Prosecutors charged the men—Peter Coker Sr., 80, Peter Coker Jr., 53, both of North Carolina, and James Patten, 63, of Hong Kong—with 12 counts, including conspiracy to commit securities fraud, securities fraud, and conspiracy to manipulate securities prices. Patten was also charged with wire fraud, money laundering, and securities manipulation.
Coker Sr. and Patten were taken into custody on Sept. 26 and have since appeared in a North Carolina court. They are expected to appear in New Jersey federal court at a later date. Coker Jr. is still at large.
The Securities and Exchange Commission (SEC) also filed a separate civil action, accusing the men of underlying the market manipulation scheme. The agency’s investigation is ongoing.
If found guilty, the criminal securities fraud charges carry a maximum sentence of 20 years in prison and a $5 million fine, while the conspiracy counts carry a five-year prison term and a $250,000 fine, authorities said. The wire fraud and money laundering charges are punishable by a maximum penalty of 20 years in prison and a $250,000 fine.

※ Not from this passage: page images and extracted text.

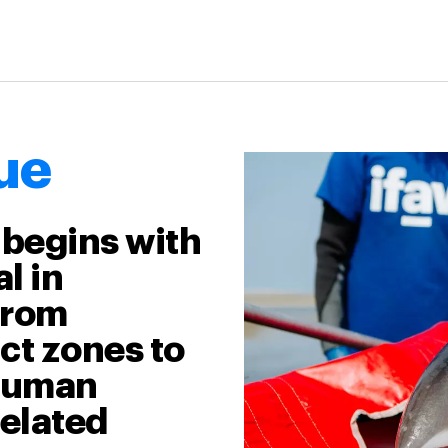
ue
 begins with
l in
from
ct zones to
 human
related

As part of the scheme, the men allegedly targeted two publicly traded companies—Hometown International Inc. and E-Waste Corp.—through manipulative trading, and used them to generate illegal profits by acquiring private companies in so-called reverse mergers, a transaction through which an existing public company merges with a private operating company.

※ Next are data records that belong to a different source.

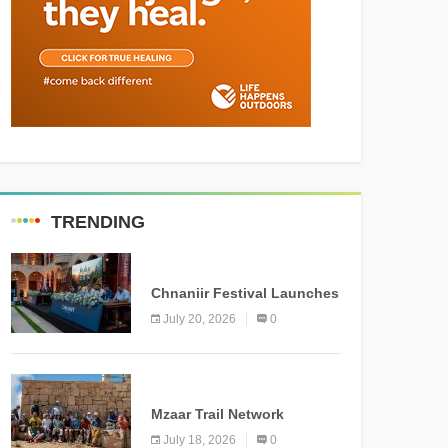
TRENDING
MEDIA
Chnaniir Festival Launches
Its 2026 Second Edition
July 20, 2026
0
Under the Theme
“Meshwar”
NEWS
Mzaar Trail Network
Officially Inaugurated,
July 18, 2026
0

These alleged manipulation tactics artificially inflated the stock price of Hometown by 939 percent and E-Waste by approximately 19,900 percent, prosecutors said.

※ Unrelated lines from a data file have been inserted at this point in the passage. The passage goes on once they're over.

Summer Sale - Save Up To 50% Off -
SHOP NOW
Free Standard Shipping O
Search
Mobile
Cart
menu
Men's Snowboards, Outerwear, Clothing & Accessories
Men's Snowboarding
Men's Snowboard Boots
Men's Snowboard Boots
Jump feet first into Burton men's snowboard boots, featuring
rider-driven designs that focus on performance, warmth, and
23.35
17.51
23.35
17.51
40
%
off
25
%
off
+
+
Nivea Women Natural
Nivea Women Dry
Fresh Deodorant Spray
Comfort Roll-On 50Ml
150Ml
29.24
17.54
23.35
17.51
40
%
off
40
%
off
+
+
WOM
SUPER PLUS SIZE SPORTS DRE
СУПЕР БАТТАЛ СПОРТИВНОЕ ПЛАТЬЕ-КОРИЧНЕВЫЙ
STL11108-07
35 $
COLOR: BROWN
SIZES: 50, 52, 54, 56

Hometown’s market value swelled as high as $123 million in April 2021 even though its sole asset, a Paulsboro, New Jersey-based business called Your Hometown Deli, generated just $13,976 of sales in 2020 and $25,004 in 2021.
The company merged this year into Makamer Holdings Inc., a Los Angeles bioplastics startup.
It closed the deli, which was located in a Philadelphia suburb, in June, and later sold the business for $15,000 and its inventory for $700, according to a regulatory filing.
Einhorn noted that the deli had earned $21,772 in sales in 2019 and only $13,976 in 2020, but had reached a market cap of $113 million in early February.
“The pastrami must be amazing,” Einhorn wrote jokingly. “Small investors who get sucked into these situations are likely to be harmed eventually, yet the regulators—who are supposed to be protecting investors—appear to be neither present nor curious.”